Pour reprendre notre exemple du jour, « vous n’êtes pas sans savoir que… », nous pourrions avoir des réponses telles que :

– « Pouvez-vous être plus explicite » (je vous demande à mon tour d’être parfait) – « Je ne suis pas sûr de complètement comprendre votre question » (je m’inquiète de ne pas être parfait) – « Euh… attends, je ne comprends pas là… » (je fais des efforts pour comprendre) – « Oui, bien sûr, pardon ! » (je veux te faire plaisir) – « Tu veux dire quoi, là ? » (montre-moi que tu es fort, et je te répondrai) – « Ok… » (il faut que je montre que je suis fort, et que je reste impassible) – « Oui ! Bien sûr ! Tout de suite ! Je te réponds ! » (il faut que j’aille vite, que je réponde vite !)

Quand vous me dites « vous n’êtes pas sans savoir que… », vous me demandez de confirmer que j’ai une opinion sur le sujet. Or je n’ai pas forcément envie, ni besoin, d’avoir une opinion sur ce point.
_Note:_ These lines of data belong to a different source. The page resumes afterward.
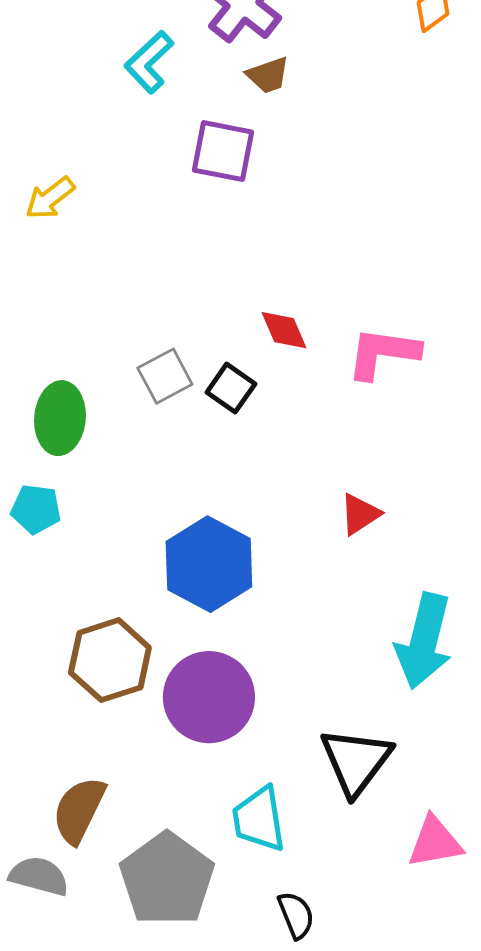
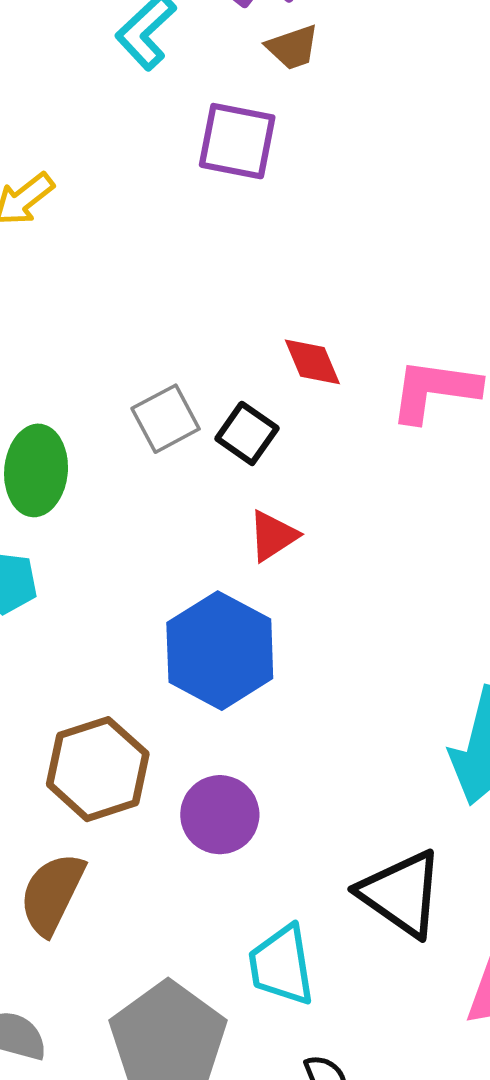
red triangle: (360, 514) -> (273, 536), moved
purple circle: (209, 697) -> (220, 815), size x0.7
black triangle: (356, 761) -> (401, 894), turned -32
brown semicircle: (79, 810) -> (52, 894), moved

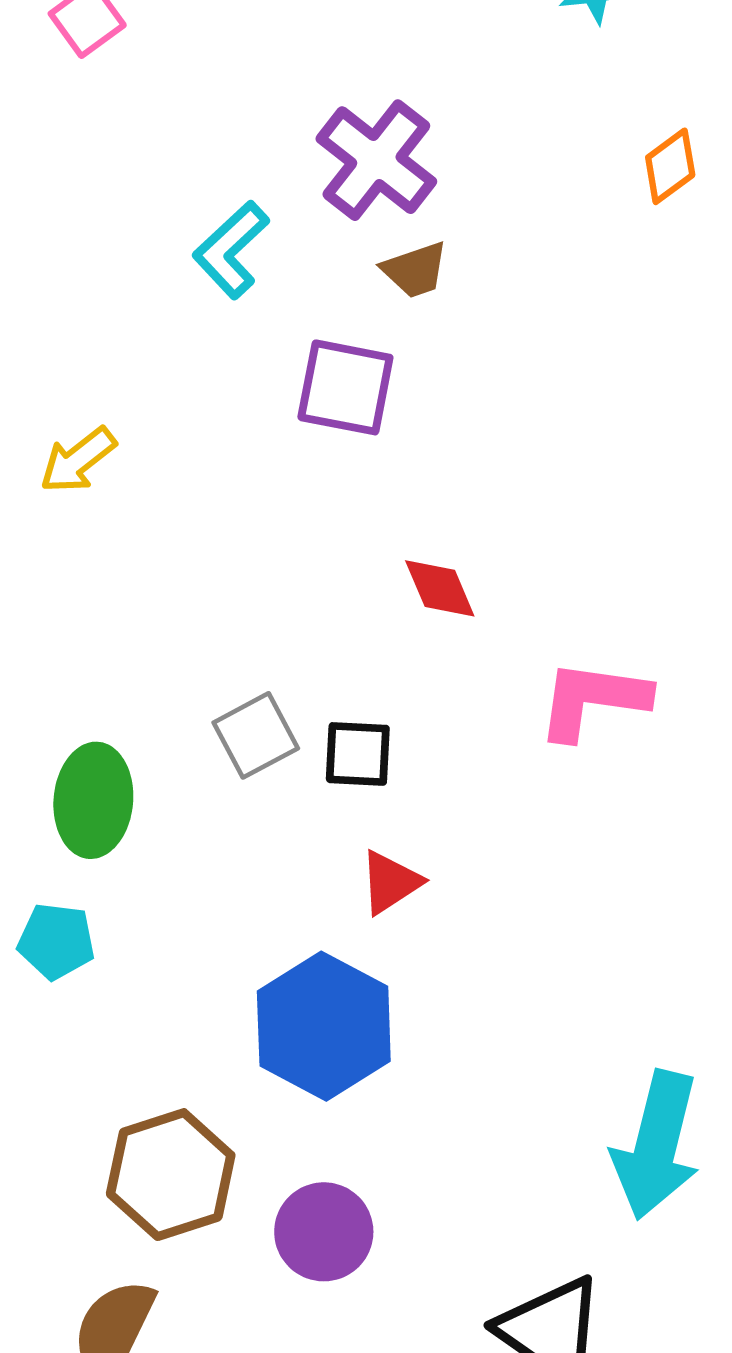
red diamond: (312, 362) -> (440, 588), moved
black square: (247, 433) -> (358, 754), turned -32

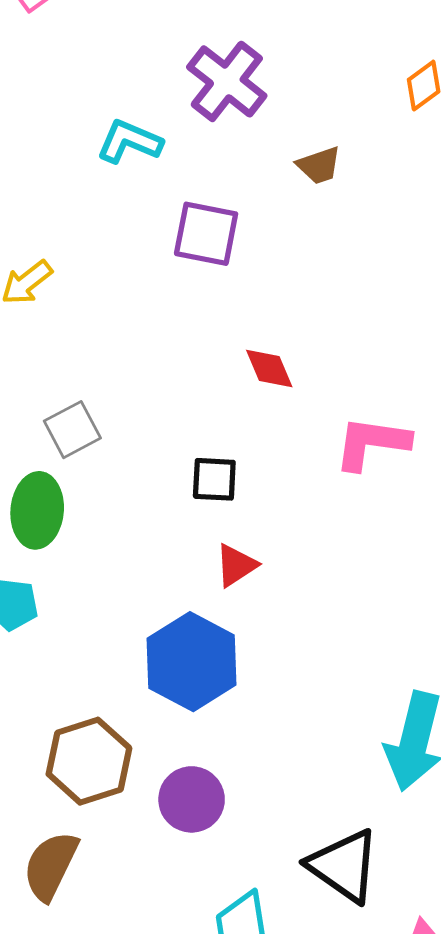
cyan L-shape: (231, 250) -> (129, 142), turned 66
brown trapezoid: (415, 270) -> (319, 165), moved
gray square: (256, 735) -> (72, 430), moved

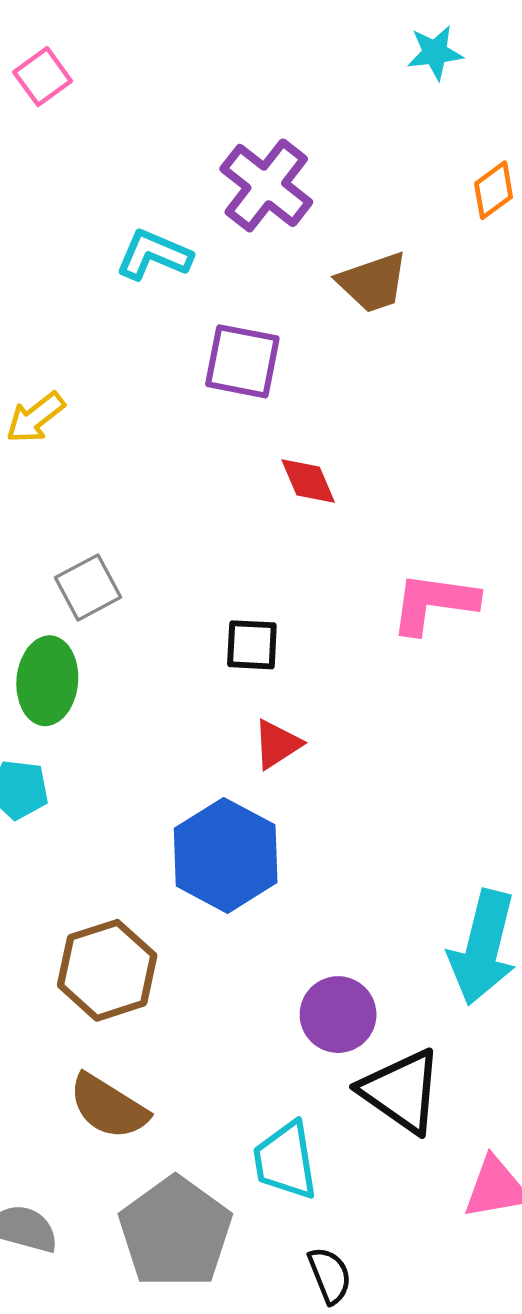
brown trapezoid: (319, 165) -> (373, 282), size x1.4
red diamond: (269, 368) -> (308, 481), moved
purple circle: (192, 799) -> (338, 1015), moved
brown semicircle: (51, 866) -> (108, 1107), moved, turned -84

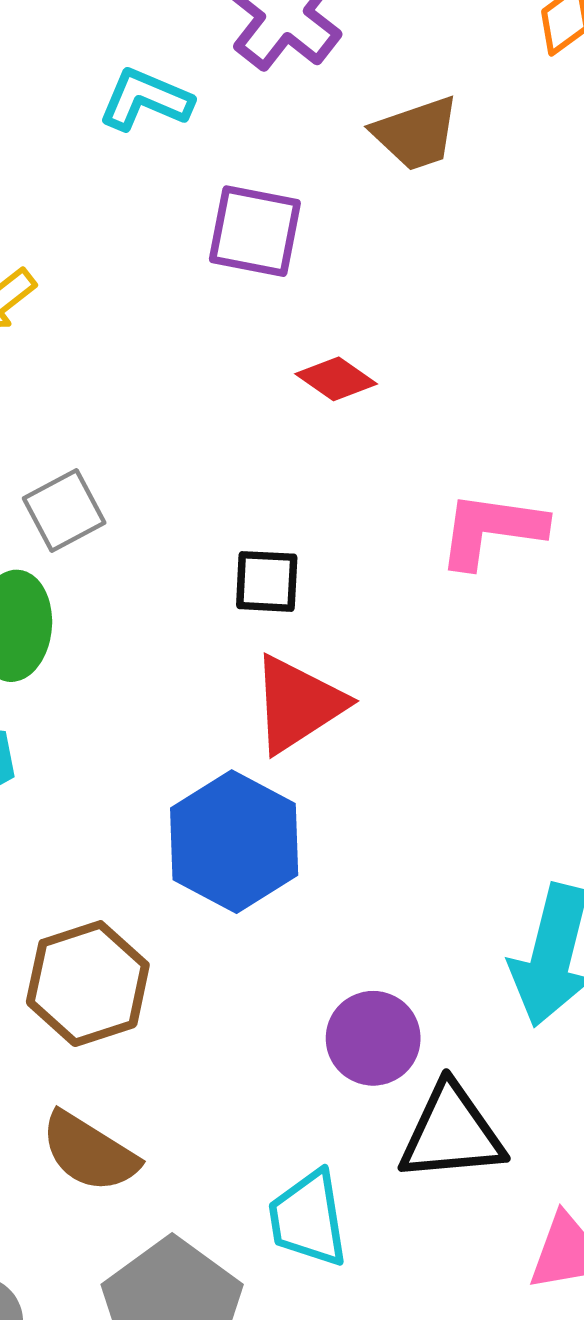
red diamond: (308, 481) -> (336, 379), turned -32
red triangle: (277, 744) -> (298, 704), size x1.6
black triangle: (401, 1091) -> (452, 1133), turned -40

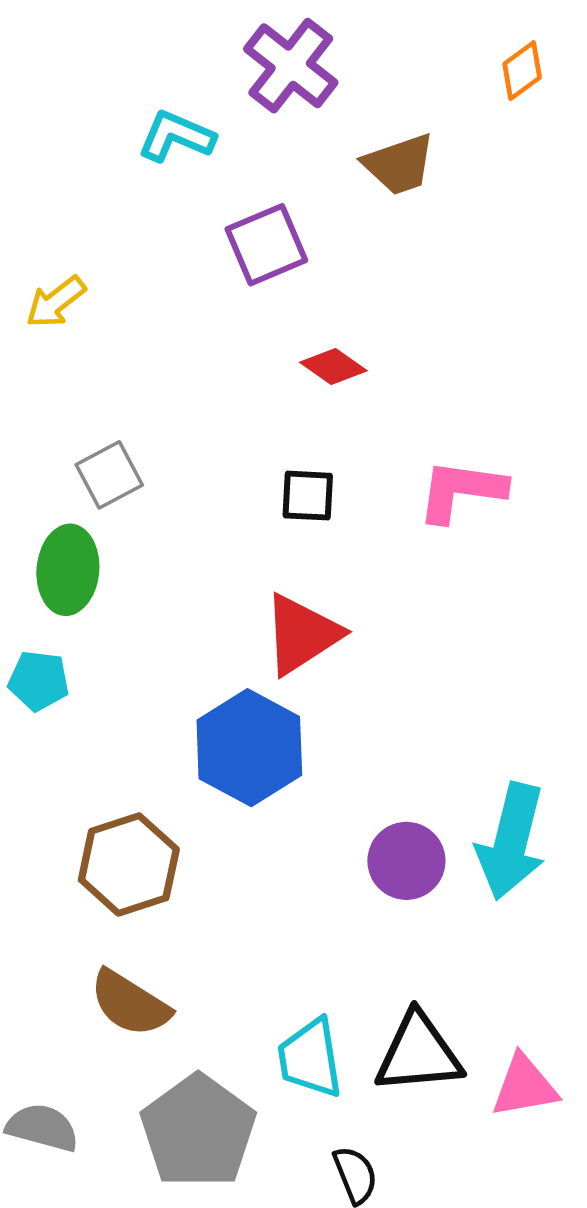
purple square: (255, 231) -> (266, 245), turned -34
black square: (267, 581) -> (308, 496), moved
purple circle: (373, 1038) -> (406, 861), moved
black triangle: (452, 1133) -> (419, 1053), moved

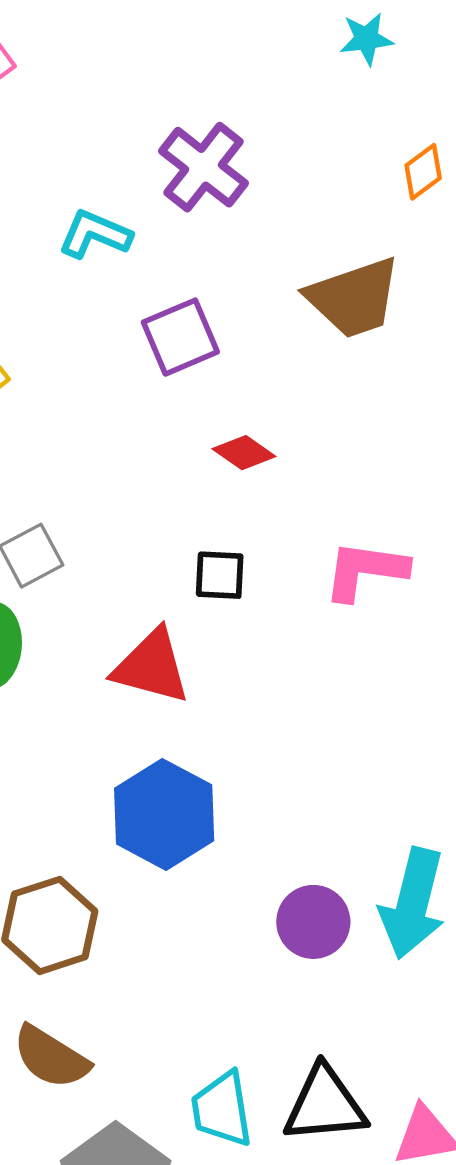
brown trapezoid: (399, 164) -> (354, 298), moved, size x1.4
red triangle: (302, 634) -> (151, 666), moved, turned 48

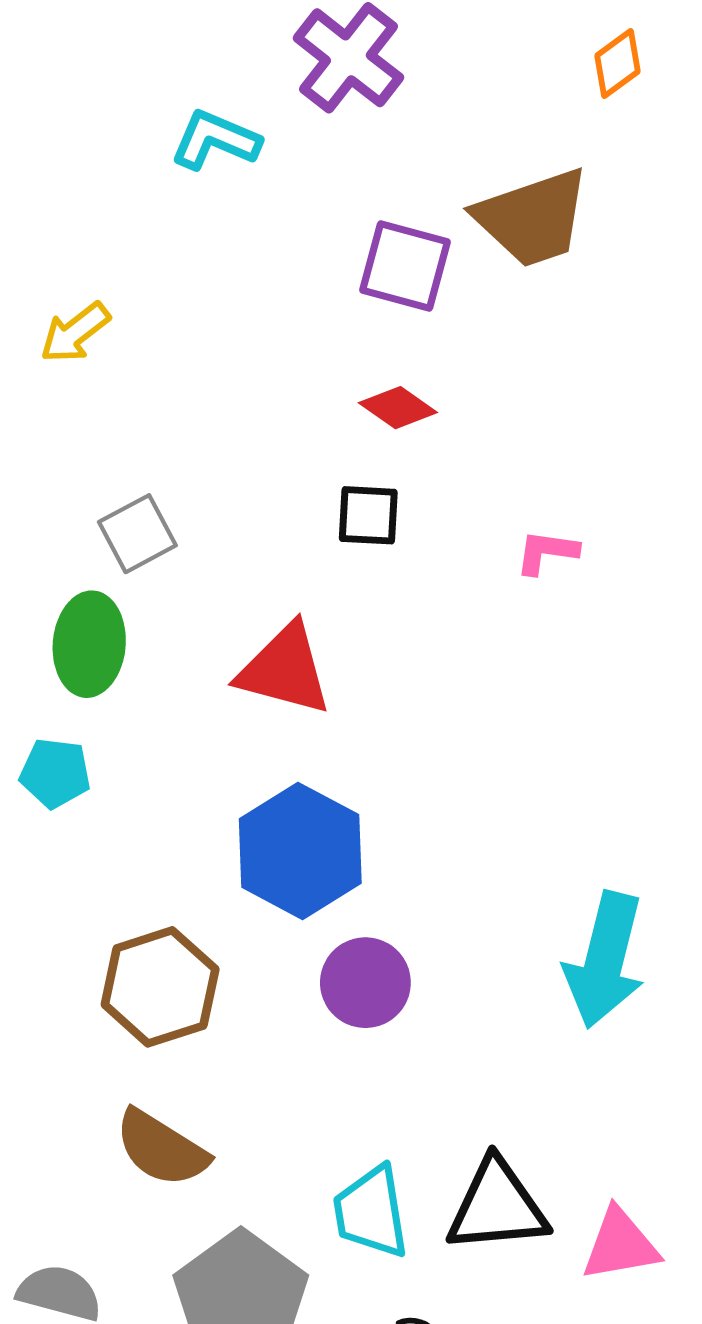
purple square: (180, 337) -> (405, 266), moved, turned 38
pink L-shape: (365, 571) -> (547, 552), size x0.6
black square: (220, 575) -> (368, 515), moved
purple circle: (313, 922) -> (365, 983), moved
Peut-être que ce sujet ne me concerne pas, que je ne veux pas y accorder de l’intérêt – de l’importance, et que je vais vous écouter uniquement à cause de cette contrainte légère dans votre phrase.

Je vais le faire en activant à mon tour ma porte d’entrée dans le stress, l’un des drivers de l’Analyse Transactionnelle : « fais plaisir », « sois fort », « fais des efforts », « sois parfait », ou le dernier de la bande : « dépêche-toi ».  Et nous pourrions continuer à nous enfoncer dans le stress, dans une communication inefficace.

Quelles sont les solutions ?

Si vous vous entendez dire ce genre de phrases « exigeantes », remplacez-les par leur version positive. Par exemple :

• « Vous n’êtes pas sans savoir que » – « Il est inutile que je vous rappelle » -> « Savez-vous que… » – « est-ce que vous êtes d’accord avec moi sur • Il faut savoir -> « C’est important pour moi de vous dire que » ou « il est important pour moi que vous sachiez que » • « J’aurais – J’avais quand même une question » -> « J’ai une question : »

Et si vous êtes en face de quelqu’un qui vous dit l’une de ces phrases « exigeantes », je vous propose la phrase qui m’a très souvent tiré d’affaire : je commence ma réponse par « je vois que c’est quelque chose d’important pour vous. » Je montre à la personne que j’ai vu son exigence et que je la juge positivement. Il est fort probable que ses prochaines phrases seront en positif.